TGA, FDA, EMA, MHRA: drug regulators for hire (BMJ)
The six leading medical regulators, in Australia, Canada, Europe, Japan, the UK, and the US, are “funded by the very industries” they are meant to regulate. TGA in Australia gets 96% of their budget from the industry they are supposed to regulate.
The British Medical Journal has just published a feature investigational piece by Maryanne Demasi to expose the drug regulators. (01)
Of the six regulators, Australia had the highest proportion of budget from industry fees (96%) and in 2020-2021 approved more than nine of every 10 drug company applications.
Europe’s EMA derives 89% and UK’s MHRA derives 86%!
Australia’s Therapeutic Goods Administration (TGA) firmly denies that its almost exclusive reliance on pharmaceutical industry funding is a conflict of interest (COI). In response to a query, the agency said, “All fees and charges are prescribed in our legislation. To provide transparency, the TGA fees and charges are published on the TGA website.”
“The TGA should not be relying on the analysis of that data produced by the drug companies. Rather the TGA should be reanalysing the source data,” says Lexchin. “Further, the TGA should be holding public hearings before new drugs are approved so that it can hear from members of the public and outside scientists.” ( Facebook Post by Senator Gerard Rennick )
Over the past decades, regulatory agencies have seen large proportions of their budgets funded by the industry they are sworn to regulate.
In 1992, the US Congress passed the Prescription Drug User Fee Act (PDUFA), allowing industry to fund the US Food and Drug Administration (FDA) directly through “user fees” intended to support the cost of swiftly reviewing drug applications. With the act, the FDA moved from a fully taxpayer funded entity to one supplemented by industry money. Net PDUFA fees collected have increased 30 fold—from around $29m in 1993 to $884m in 2016. (02)
Sociologist Donald Light of Rowan University in New Jersey, US, who has spent decades studying drug regulation, says, “Like the FDA, the TGA was founded to be an independent institute. However, being largely funded by fees from the companies whose products it is charged to evaluate is a fundamental conflict of interest and a prime example of institutional corruption.” Light says the problem with drug regulators is widespread.

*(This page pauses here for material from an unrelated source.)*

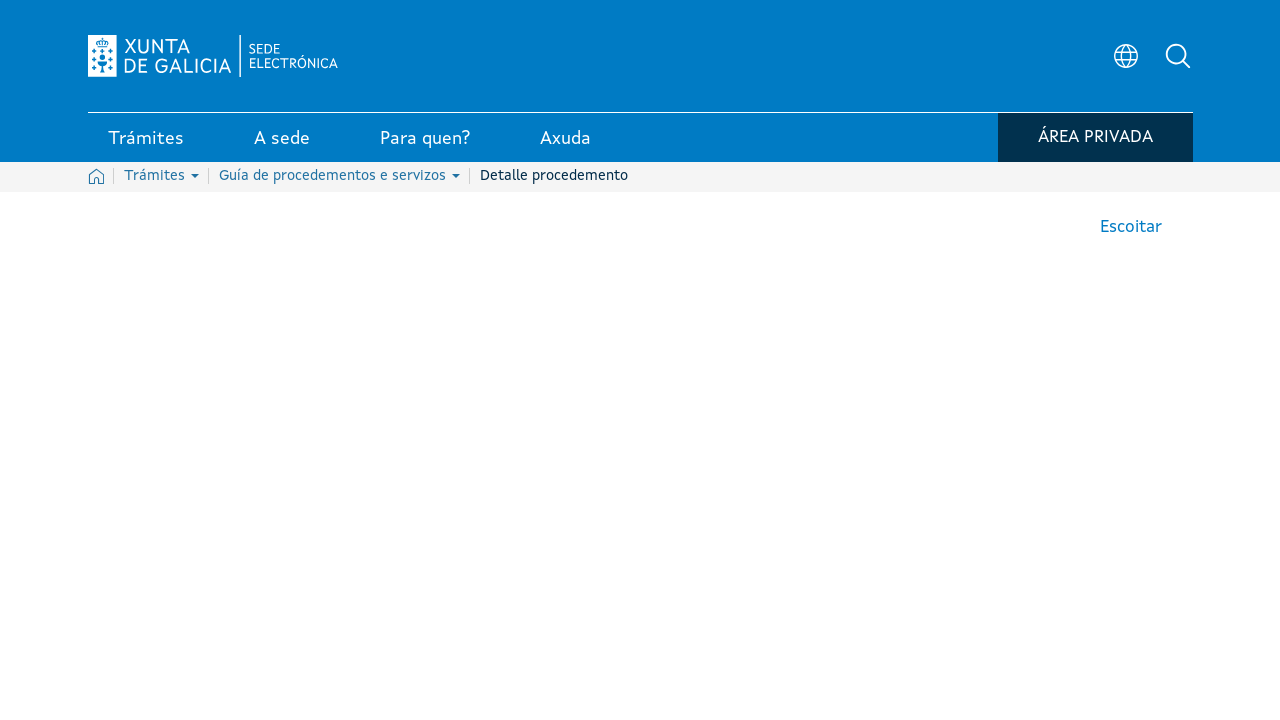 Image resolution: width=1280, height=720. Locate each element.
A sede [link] (282, 139)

Wow TGA has an annual budget of 170 million dollars derived from industry — but still uses “the sponsor’s” data to approve … “the sponsor’s drug or vaccine”?
The TGA, for example, says it conducts its covid-19 vaccine assessments based on “the information provided by the vaccine’s sponsor. ” According to a FOI request from last May, the TGA said it had not seen the source data from the covid-19 vaccine trials.
“Assessments of patient data is not usually undertaken by the regulators. Instead they use summaries provided by the pharmaceutical companies.”
In Australia, the membership of the TGA’s Advisory Committee on Vaccines is published on the agency’s website. The forms for recording past and current financial and non-financial interests are not, however, made public. A Freedom of Information (FOI 2289) Act request for their financial disclosures in August 2020 had names and details of the disclosures redacted. (03) (04)
Concern over COIs is not just directed at those who work for the regulators but extends to the advisory panels intended to provide regulators with independent expert advice. A BMJ investigation last year found several expert advisers for covid-19 vaccine advisory committees in the UK and US had financial ties with vaccine manufacturers—ties the regulators judged as acceptable. A large study that investigated the impact of COIs among FDA advisory committee members over 15 years found that those with financial interests solely in the sponsoring firm were more likely to vote in favour of the sponsor’s product, and that people who served on advisory boards solely for the sponsor were significantly more likely to vote in favour of the sponsor’s product. (05) (06) (07)
At the FDA, generally regarded as the world’s premier regulator, nine out of 10 of its past commissioners between 2006 and 2019 went on to secure roles linked with pharmaceutical companies, and its 11th and most recent, Stephen Hahn, is working for Flagship Pioneering, a company that acts as an incubator for new biopharmaceutical companies. (08)
While historical drug disasters like sulfanilamide and thalidomide raised the stature of regulatory agencies, Light argues regulators now need their own watchdog and is calling for a drug and vaccine safety board, independent of the drug regulator, with the authority, staffing, and funds to investigate incidents of patient harm. “Countries have independent safety boards for airlines and their passengers. Why not for drugs and patients too?” says Light.